The custodian of an individual retirement account is a fiduciary, who must act for the exclusive benefit of the account owner and beneficiaries. Any misconduct by the IRA custodian can result in penalties to the custodian and possibly to the owner. Normally, if you are unhappy with a custodian, you look for a new brokerage. However, if you simply want to change the brokerage employee in charge of your account, you might have some options.
The Internal Revenue Service requires IRA custodians to be banks, insured credit unions, brokers, mutual funds and other approved financial institutions. The custodian can’t accept contributions in excess of the legal limit, and all contributions must be in cash. However, rollovers from other accounts can include non-cash assets. The custodian can’t do anything to force you to forfeit the assets in your account, and he must ensure that you don’t buy a life insurance policy or any collectibles, except for certain precious metals, in the IRA. Finally, the custodian must ensure you begin taking required minimum distributions from a traditional IRA after you reach age 70 1/2.
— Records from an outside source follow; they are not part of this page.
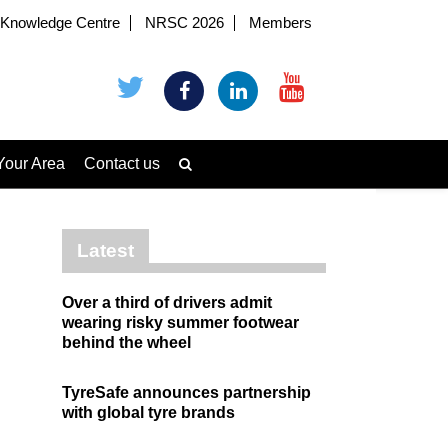
Knowledge Centre
NRSC 2026
Members
Your Area
Contact us
Latest
Over a third of drivers admit
wearing risky summer footwear
behind the wheel
TyreSafe announces partnership
with global tyre brands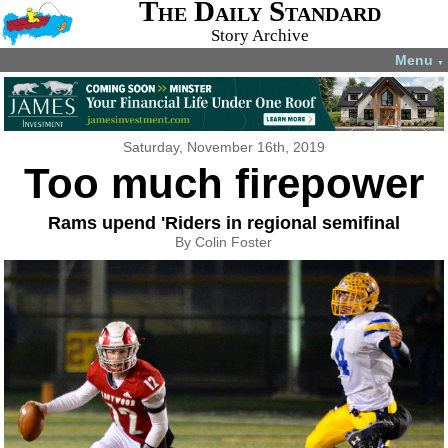
The Daily Standard
Story Archive
Menu
▼
Saturday, November 16th, 2019
Too much firepower
Rams upend 'Riders in regional semifinal
By Colin Foster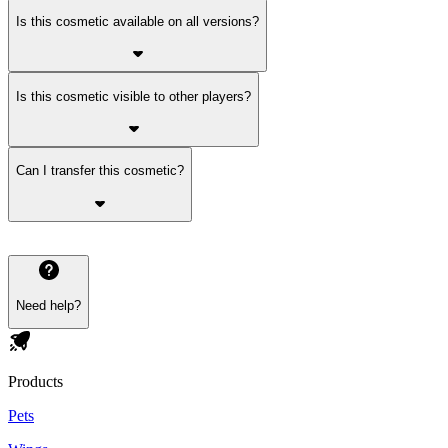
Is this cosmetic available on all versions?
Is this cosmetic visible to other players?
Can I transfer this cosmetic?
Need help?
Products
Pets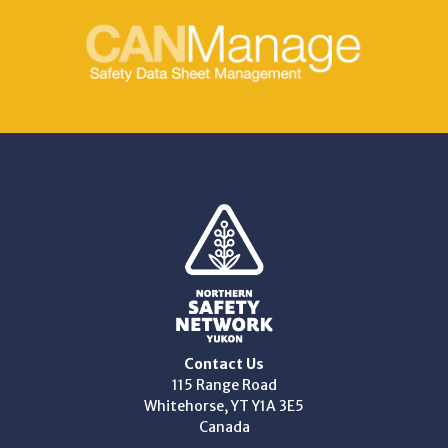
Contact Us
115 Range Road
Whitehorse, YT Y1A 3E5
Canada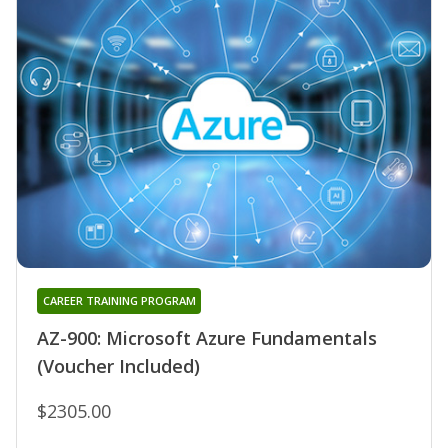
CAREER TRAINING PROGRAM
AZ-900: Microsoft Azure Fundamentals
(Voucher Included)
$2305.00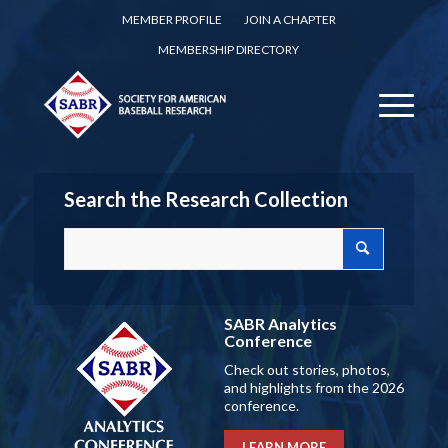
MEMBER PROFILE
JOIN A CHAPTER
MEMBERSHIP DIRECTORY
Search the Research Collection
SABR Analytics
Conference
Check out stories, photos,
and highlights from the 2026
conference.
LEARN MORE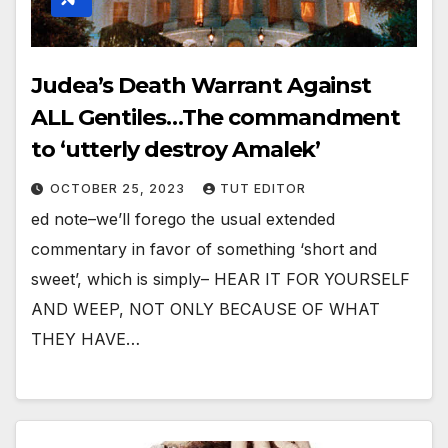
Judea’s Death Warrant Against
ALL Gentiles…The commandment
to ‘utterly destroy Amalek’
OCTOBER 25, 2023
TUT EDITOR
ed note–we’ll forego the usual extended
commentary in favor of something ‘short and
sweet’, which is simply– HEAR IT FOR YOURSELF
AND WEEP, NOT ONLY BECAUSE OF WHAT
THEY HAVE…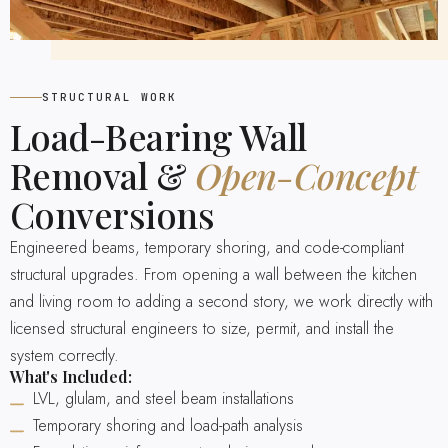
STRUCTURAL WORK
Load-Bearing Wall
Removal &
Open-Concept
Conversions
Engineered beams, temporary shoring, and code-compliant
structural upgrades. From opening a wall between the kitchen
and living room to adding a second story, we work directly with
licensed structural engineers to size, permit, and install the
system correctly.
What's Included:
LVL, glulam, and steel beam installations
Temporary shoring and load-path analysis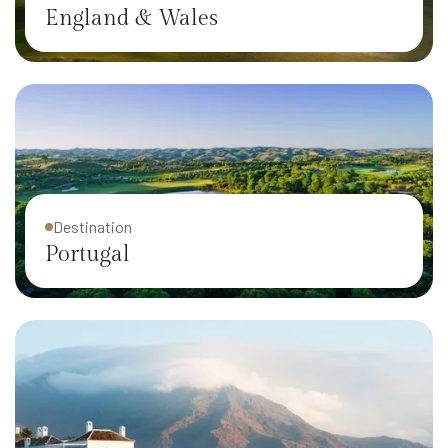
England & Wales
Destination
Portugal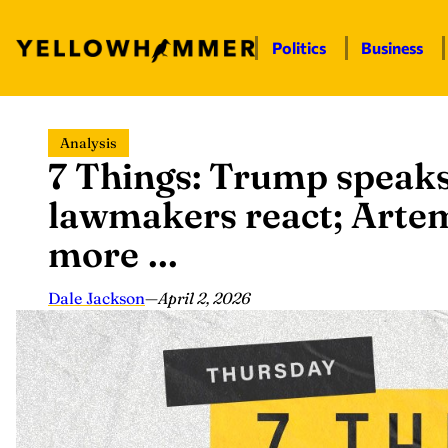
Politics
Business
Skip
Analysis
to
7 Things: Trump speaks
content
lawmakers react; Artem
more …
Dale Jackson
—
April 2, 2026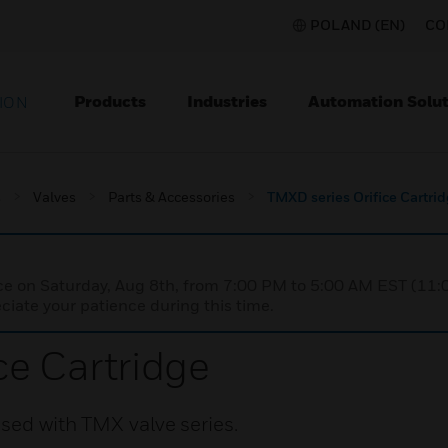
POLAND (EN)
CO
Products
Industries
Automation Solut
ION
s
Valves
Parts & Accessories
TMXD series Orifice Cartri
nce on Saturday, Aug 8th, from 7:00 PM to 5:00 AM EST (1
iate your patience during this time.
ce Cartridge
sed with TMX valve series.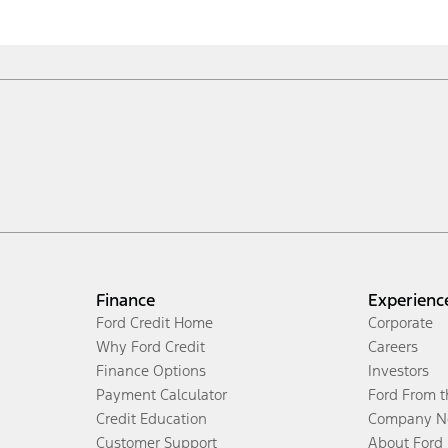
Finance
Experienc
Ford Credit Home
Corporate
Why Ford Credit
Careers
Finance Options
Investors
Payment Calculator
Ford From 
Credit Education
Company N
Customer Support
About Ford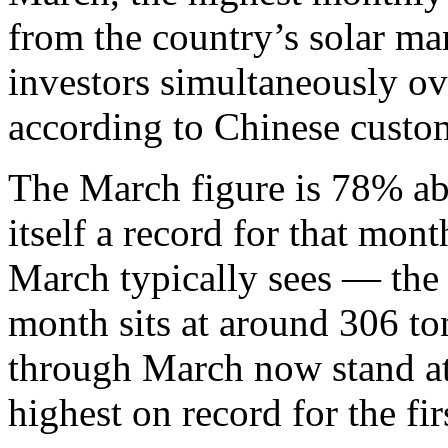
from the country’s solar man
investors simultaneously o
according to Chinese custo
The March figure is 78% a
itself a record for that m
March typically sees — the 
month sits at around 306 to
through March now stand at
highest on record for the fir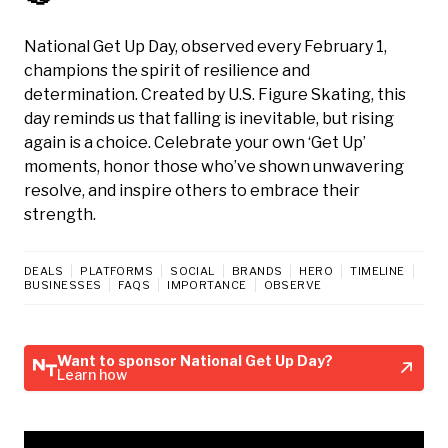
National Get Up Day, observed every February 1,
champions the spirit of resilience and
determination. Created by U.S. Figure Skating, this
day reminds us that falling is inevitable, but rising
again is a choice. Celebrate your own ‘Get Up’
moments, honor those who’ve shown unwavering
resolve, and inspire others to embrace their
strength.
DEALS
PLATFORMS
SOCIAL
BRANDS
HERO
TIMELINE
BUSINESSES
FAQS
IMPORTANCE
OBSERVE
Want to sponsor National Get Up Day?
Learn how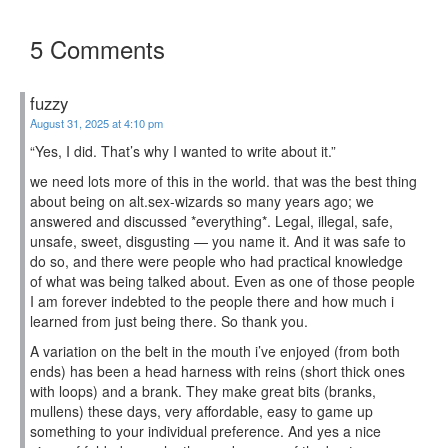
5 Comments
fuzzy
August 31, 2025 at 4:10 pm
“Yes, I did. That’s why I wanted to write about it.”
we need lots more of this in the world. that was the best thing
about being on alt.sex-wizards so many years ago; we
answered and discussed *everything*. Legal, illegal, safe,
unsafe, sweet, disgusting — you name it. And it was safe to
do so, and there were people who had practical knowledge
of what was being talked about. Even as one of those people
I am forever indebted to the people there and how much i
learned from just being there. So thank you.
A variation on the belt in the mouth i’ve enjoyed (from both
ends) has been a head harness with reins (short thick ones
with loops) and a brank. They make great bits (branks,
mullens) these days, very affordable, easy to game up
something to your individual preference. And yes a nice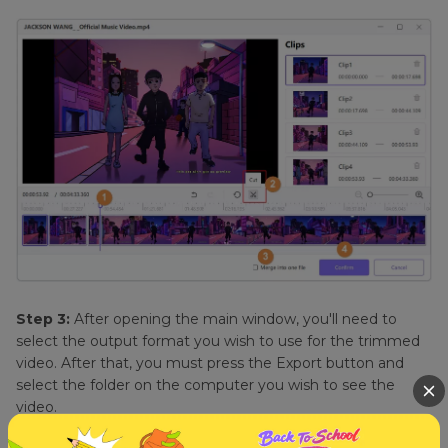
Step 3:
After opening the main window, you'll need to
select the output format you wish to use for the trimmed
video. After that, you must press the Export button and
select the folder on the computer you wish to see the
video.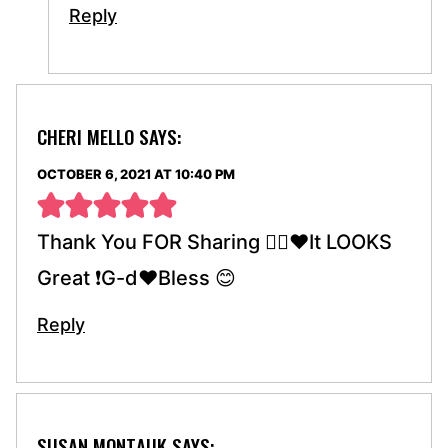
Reply
CHERI MELLO
SAYS:
OCTOBER 6, 2021 AT 10:40 PM
Thank You FOR Sharing 👍🏼♥️It LOOKS
Great ❗️G-d♥️Bless 😊
Reply
SUSAN MONTAUK
SAYS: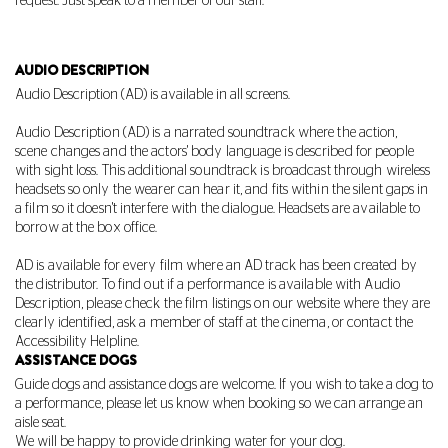
request. Just speak to a member of our staff.
AUDIO DESCRIPTION
Audio Description (AD) is available in all screens.
Audio Description (AD) is a narrated soundtrack where the action,
scene changes and the actors' body language is described for people
with sight loss. This additional soundtrack is broadcast through wireless
headsets so only the wearer can hear it, and fits within the silent gaps in
a film so it doesn't interfere with the dialogue. Headsets are available to
borrow at the box office.
AD is available for every film where an AD track has been created by
the distributor. To find out if a performance is available with Audio
Description, please check the film listings on our website where they are
clearly identified, ask a member of staff at the cinema, or contact the
Accessibility Helpline.
ASSISTANCE DOGS
Guide dogs and assistance dogs are welcome.
If you wish to take a dog to
a performance, please let us know when booking so we can arrange an
aisle seat.
We will be happy to provide drinking water for your dog.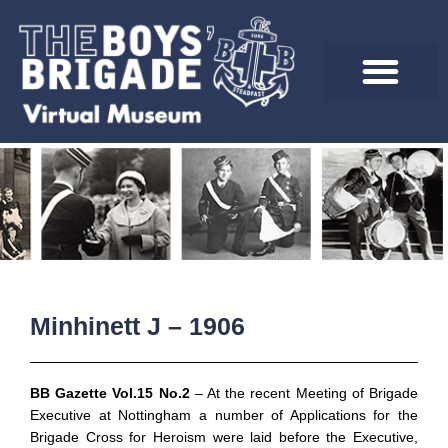
Skip
to
content
Minhinett J – 1906
BB Gazette Vol.15 No.2
– At the recent Meeting of Brigade
Executive at Nottingham a number of Applications for the
Brigade Cross for Heroism were laid before the Executive,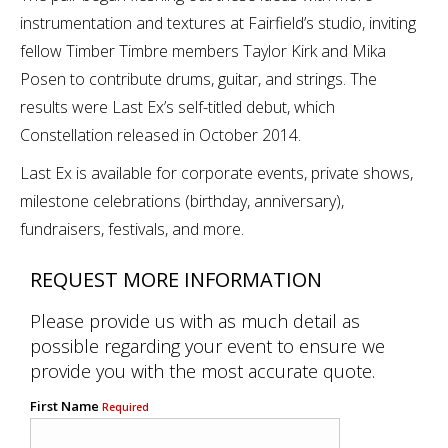
instrumentation and textures at Fairfield’s studio, inviting
fellow Timber Timbre members Taylor Kirk and Mika
Posen to contribute drums, guitar, and strings. The
results were Last Ex’s self-titled debut, which
Constellation released in October 2014.
Last Ex is available for corporate events, private shows,
milestone celebrations (birthday, anniversary),
fundraisers, festivals, and more.
REQUEST MORE INFORMATION
Please provide us with as much detail as
possible regarding your event to ensure we
provide you with the most accurate quote.
First Name
Required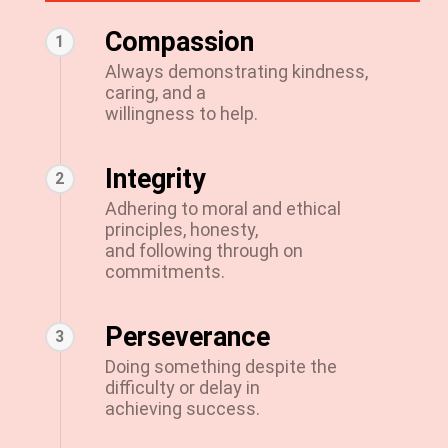
Compassion
1
Always demonstrating kindness,
caring, and a
willingness to help.
Integrity
2
Adhering to moral and ethical
principles, honesty,
and following through on
commitments.
Perseverance
3
Doing something despite the
difficulty or delay in
achieving success.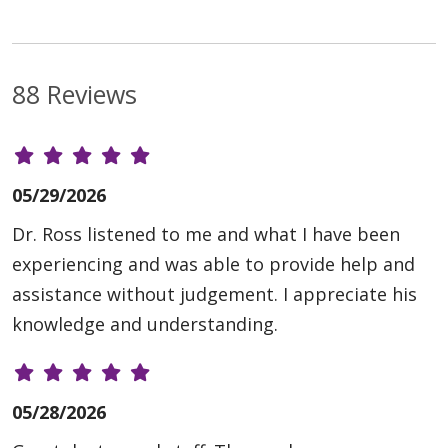
88 Reviews
05/29/2026
Dr. Ross listened to me and what I have been
experiencing and was able to provide help and
assistance without judgement. I appreciate his
knowledge and understanding.
05/28/2026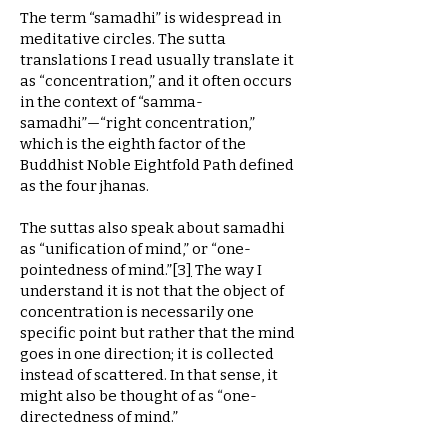
The term “samadhi” is widespread in
meditative circles. The sutta
translations I read usually translate it
as “concentration,” and it often occurs
in the context of “samma-
samadhi”—“right concentration,”
which is the eighth factor of the
Buddhist Noble Eightfold Path defined
as the four jhanas.
The suttas also speak about samadhi
as “unification of mind,” or “one-
pointedness of mind.”
[
3
]
The way I
understand it is not that the object of
concentration is necessarily one
specific point but rather that the mind
goes in one direction; it is collected
instead of scattered. In that sense, it
might also be thought of as “one-
directedness of mind.”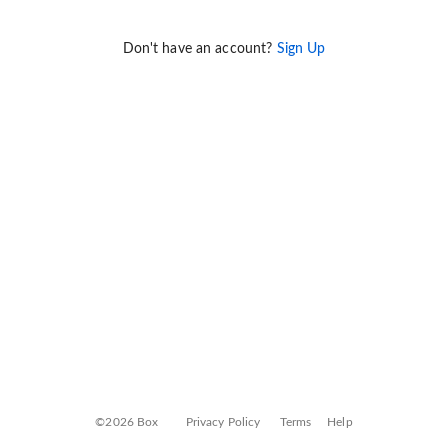
Don't have an account?
Sign Up
©2026 Box
Privacy Policy
Terms
Help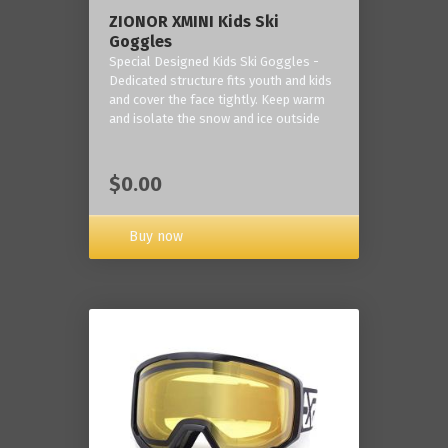
ZIONOR XMINI Kids Ski
Goggles
Special Designed Kids Ski Goggles -
Dedicated structure fits youth and kids
and cover the face tightly. Keep warm
and isolate the snow and ice outside
$0.00
Buy now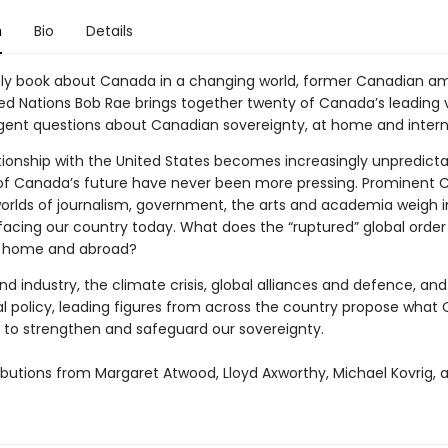
n
Bio
Details
mely book about Canada in a changing world, former Canadian 
ted Nations Bob Rae brings together twenty of Canada’s leading 
gent questions about Canadian sovereignty, at home and interna
ationship with the United States becomes increasingly unpredicta
of Canada’s future have never been more pressing. Prominent 
orlds of journalism, government, the arts and academia weigh i
 facing our country today. What does the “ruptured” global orde
 home and abroad?
d industry, the climate crisis, global alliances and defence, and 
al policy, leading figures from across the country propose what
 to strengthen and safeguard our sovereignty.
ibutions from Margaret Atwood, Lloyd Axworthy, Michael Kovrig, 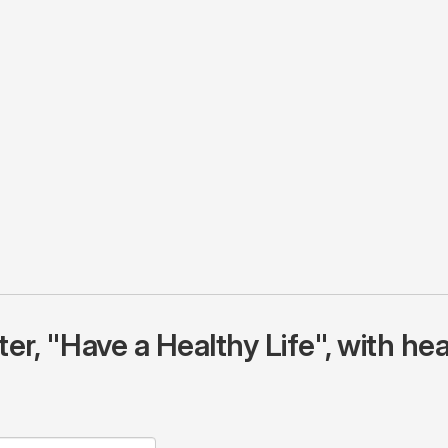
r, "Have a Healthy Life", with hea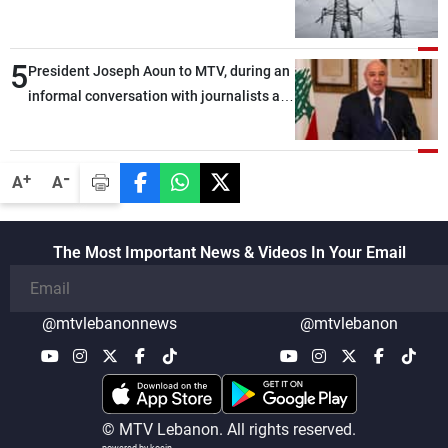
5
President Joseph Aoun to MTV, during an
informal conversation with journalists at
the lunch break: Negotiations are a
lengthy process, and Lebanon cannot
secure everything it seeks from the
-
+
A
A
outset, but we need to continue pursuing
the talks
The Most Important News & Videos In Your Email
@mtvlebanonnews
@mtvlebanon
© MTV Lebanon. All rights reserved.
powered by koein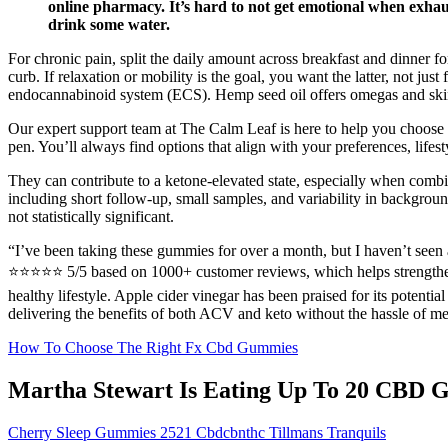
online pharmacy. It’s hard to not get emotional when exhaust
drink some water.
For chronic pain, split the daily amount across breakfast and dinner 
curb. If relaxation or mobility is the goal, you want the latter, not
endocannabinoid system (ECS). Hemp seed oil offers omegas and skin 
Our expert support team at The Calm Leaf is here to help you choose t
pen. You’ll always find options that align with your preferences, life
They can contribute to a ketone‑elevated state, especially when comb
including short follow‑up, small samples, and variability in backgroun
not statistically significant.
“I’ve been taking these gummies for over a month, but I haven’t see
⭐⭐⭐⭐⭐ 5/5 based on 1000+ customer reviews, which helps strengthen the 
healthy lifestyle. Apple cider vinegar has been praised for its potenti
delivering the benefits of both ACV and keto without the hassle of measu
How To Choose The Right Fx Cbd Gummies
Martha Stewart Is Eating Up To 20 CBD G
Cherry Sleep Gummies 2521 Cbdcbnthc Tillmans Tranquils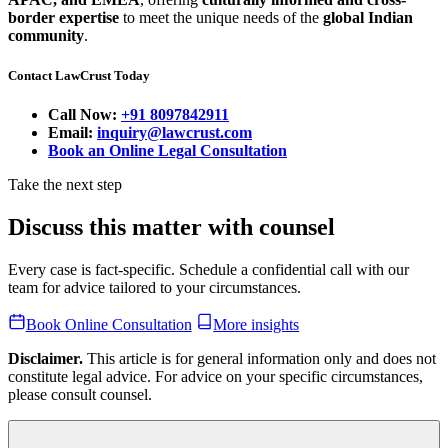
border expertise
to meet the unique needs of the
global Indian
community
.
Contact LawCrust Today
Call Now:
+91 8097842911
Email:
inquiry@lawcrust.com
Book an Online Legal Consultation
Take the next step
Discuss this matter with counsel
Every case is fact-specific. Schedule a confidential call with our
team for advice tailored to your circumstances.
Book Online Consultation
More insights
Disclaimer.
This article is for general information only and does not
constitute legal advice. For advice on your specific circumstances,
please consult counsel.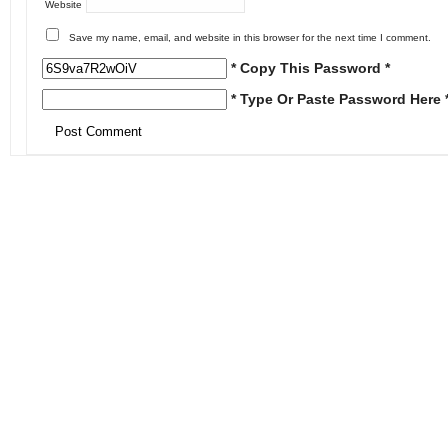
Website
Save my name, email, and website in this browser for the next time I comment.
* Copy This Password *
* Type Or Paste Password Here 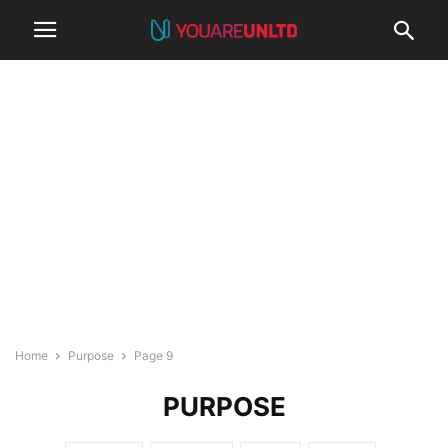
Home
Purpose
Page 9
PURPOSE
The fiduciary responsibilities of an IRA custodian make it a “disqualified person” for purposes of prohibited transactions. In practice, this means that the custodian can’t receive unreasonable compensation for managing an IRA and can’t sell property to it. It’s also prohibited for anyone to borrow from an IRA, use it as security for a loan or use it to buy personal property. A custodian must correct any conditions that involve excess contributions or undistributed required distributions.
Penalties for Being Bad
You can be charged a 10 percent penalty for an early withdrawal. However, if you commit a prohibited transaction, the IRA will lose its status, and the IRS will deem it distributed on January 1 of the year of the infraction. You’ll owe any taxes and penalties resulting from this deemed distribution. If your custodian performs a prohibited transaction or fails in its responsibilities, it faces penalties beginning at 15 percent of the uncorrected transaction, but the penalty can escalate to 100 percent. If you participate in a prohibited transaction in collusion with the custodian, the IRA will lose its status.
Custodians and Brokers
It would be very rare for a broker holding an IRA not to be the custodian of that IRA. If this should be the case, you might be able to transfer or roll over the IRA to another custodian but still keep it at the broker. If you have a problem with a brokerage employee, the most direct action would be to communicate with a high-level executive and have the IRA placed under another employee’s management. If you have reason to suspect the custodial employee is guilty of misconduct or fraud, you should contact the U.S. Securities and Exchange Commission or the Financial Industry Regulatory Authority and bring the suspected infraction to their attention.